Now signed to Mexican Summer, the Fresh and Onlys have slowed down a bit, spending the end of last year recording 2012's Long Slow Dance (which sees release Sept. 4), their fourth long-player and first since 2010's noisier Play It Strange. This fall they'll again pick up the pace, and tour the West Coast, East Coast, and Europe through early next year.
"I feel like this is the record we all wanted to make, we've been wanting to make this record for a long time," says Miles, who slinks up last to Cohen's stoop on this unseasonably warm summer day in SF. If not for the occasional cool breeze, the day would be downright hot. I ask him to expand and he laughs and says, "Take it, Tim."

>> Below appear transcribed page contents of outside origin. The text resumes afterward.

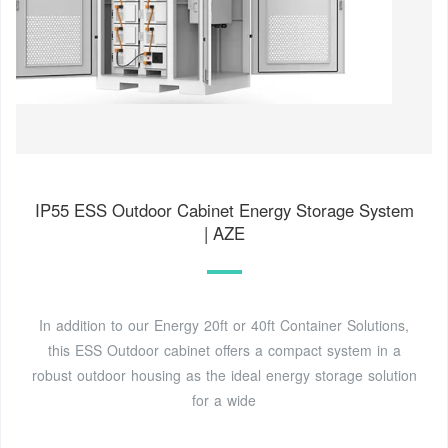
IP55 ESS Outdoor Cabinet Energy Storage System
| AZE
In addition to our Energy 20ft or 40ft Container Solutions,
this ESS Outdoor cabinet offers a compact system in a
robust outdoor housing as the ideal energy storage solution
for a wide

"We were all a lot more patient with the process," says Cohen. "It was like, it's already been this long, let's do it right. Let's get the sounds right, let's get the takes right, let's get the feelings and the moods right."
Moods come up frequently in both the stoop conversation and the record itself. The dark poetic drawl is inherent within Cohen, that Morrissey-Robert Smith pain paired to jangly pop. Album opener "20 Days and 20 Nights" has a classic hook, but matched to Cohen's words, it's actually quite sad. "Something so heavy/in my mind/I think I want to try and get it out/So I cry/and I cry."
Many of Cohen's lyrics come lifted from his dreams, so naturally he keeps a notebook by his bed in the tower. "When I write something down, I'll look at it a few days later and be like, 'wow, that's kind of strange,' and I'll usually turn that into something."
He feels he may be subconsciously influenced by the absurdist and surrealist fiction he reads, by authors such as Kafka, and conversely, classic radio pop. On jangly "No Regard," he opens with "ever wonder why fools fall in love?"
"I don't know how aware Tim was of Frankie Lymon when he wrote it," says Sartin. "Not only is it a classic lyric, it's a classic sentiment in pop culture in general. Whenever you hear that song, Frankie Lymon still lives, even though he died a miserable death."
After a hot pause of silent remembrance, Sartin continues, "So I think sometimes those things pop up in Tim's lyrics. They get mangled by the time they get to the pen and paper in Tim's hand or onto the record for that matter."